はじめに
ここではゲノム比較を行います。生物の多様性を研究し、それを示すには、「なにを比較するか?」を考えなければなりません。
個々の遺伝子やタンパク質の比較を行ってのち、その総体であるゲノムを比較すると思われるかもしれませんが、遺伝子はゲノムの構成要素であり、その由来は垂直遺伝の場合も水平伝播の場合もあります。
ゲノム比較は、その生物の進化的な背景を探る(研究する)際の最初の一歩であると考え、まずはゲノム比較から行います。
DNAのシークエンスを決めるために時間や労力がかかった時代は過ぎ去り、現在では全ゲノム情報を取得することが容易にできます。
ここでは、遺伝情報の総体であるゲノムを比較するため、特定の遺伝子を持っていないということも情報として扱いますし、遺伝子という枠組みにとらわれずに塩基配列そのものを比較することも扱います。
ゲノムの比較には、大きく分類して、遺伝子アノテーションを必要とするもの(下記、項目5など)と必要としないもの(項目4など)に分けられます。
1. 解析の場の準備
C: においてgenomeというフォルダを作成し、そこにダウンロードしたすべてのファイルを入れてください。
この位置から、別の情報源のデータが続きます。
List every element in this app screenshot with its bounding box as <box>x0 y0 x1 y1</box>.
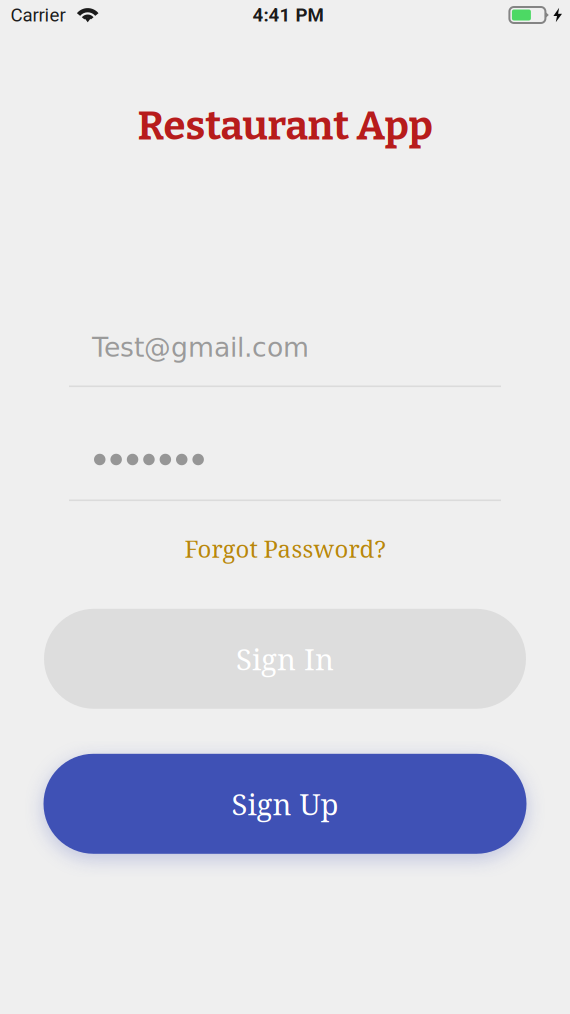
staticText: Restaurant App <box>138 102 432 150</box>
staticText: Sign In <box>236 639 334 679</box>
staticText: Sign Up <box>232 784 338 824</box>
staticText: Carrier <box>10 4 66 26</box>
staticText: Test@gmail.com <box>92 332 309 363</box>
staticText: Forgot Password? <box>184 532 386 565</box>
staticText: 4:41 PM <box>252 4 324 26</box>
button[interactable]: Sign In <box>44 609 526 709</box>
button[interactable]: Sign Up <box>44 754 526 854</box>
button[interactable]: Forgot Password? <box>176 528 394 569</box>
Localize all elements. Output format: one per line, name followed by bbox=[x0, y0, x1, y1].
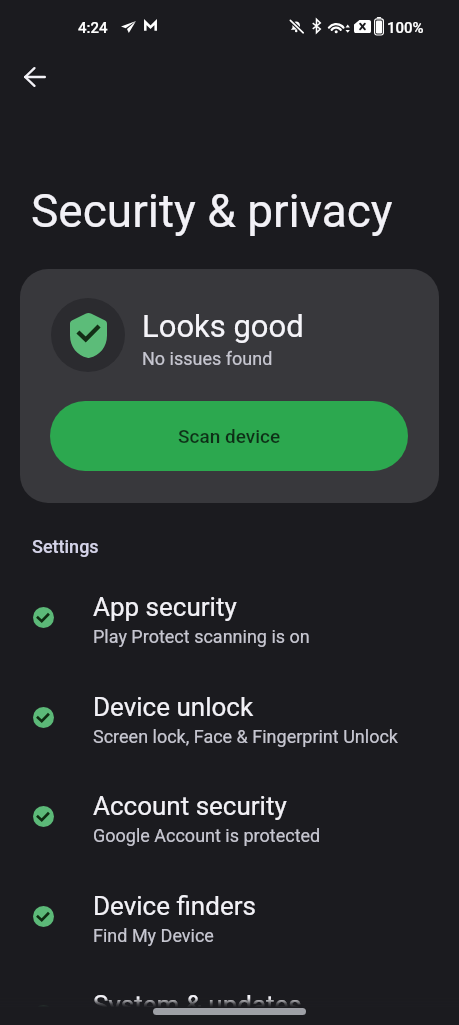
staticText: Looks good bbox=[142, 308, 304, 344]
staticText: Screen lock, Face & Fingerprint Unlock bbox=[93, 726, 398, 747]
staticText: Device finders bbox=[93, 891, 256, 921]
staticText: Google Account is protected bbox=[93, 825, 321, 846]
button[interactable]: Looks good bbox=[20, 269, 439, 503]
button[interactable]: Device unlock bbox=[0, 680, 459, 772]
staticText: 100% bbox=[387, 19, 424, 37]
button[interactable]: System & updates bbox=[0, 978, 459, 1025]
staticText: Device unlock bbox=[93, 692, 254, 722]
staticText: Account security bbox=[93, 791, 287, 821]
button[interactable]: Account security bbox=[0, 779, 459, 871]
button[interactable]: Scan device bbox=[50, 401, 408, 471]
staticText: App security bbox=[93, 592, 237, 622]
staticText: 4:24 bbox=[78, 19, 108, 37]
staticText: Find My Device bbox=[93, 925, 214, 946]
button[interactable]: App security bbox=[0, 580, 459, 672]
staticText: System & updates bbox=[93, 990, 302, 1020]
staticText: No issues found bbox=[142, 348, 273, 369]
staticText: Security & privacy bbox=[31, 184, 393, 238]
staticText: Settings bbox=[32, 536, 99, 557]
staticText: Scan device bbox=[178, 425, 281, 447]
button[interactable]: Back bbox=[13, 55, 57, 99]
staticText: Play Protect scanning is on bbox=[93, 626, 310, 647]
button[interactable]: Device finders bbox=[0, 879, 459, 971]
Rを立ち上げ、getwd( )と打ち込みworking directoryを確認してください。
working directoryをC:/genomeに変更してください(ディレクトリの変更はsetwd("C:/genome")とすることもできます)。
それが面倒な方は、作業場所をデスクトップにして、ファイルをそのままデスクトップに置いて実行してください。
その場合、Rを立ち上げて、「ファイル」をクリックして、「ディレクトリの変更」をクリックし、デスクトップを選択し、OKとしてください。
2. DNAの塩基組成(GC含量)
DNAは二重らせん構造をとっていますが、二つの鎖はアデニン(A)とチミン(T)およびグアニン(G)とシトシン(C)がそれぞれ水素結合してニ重鎖となっています。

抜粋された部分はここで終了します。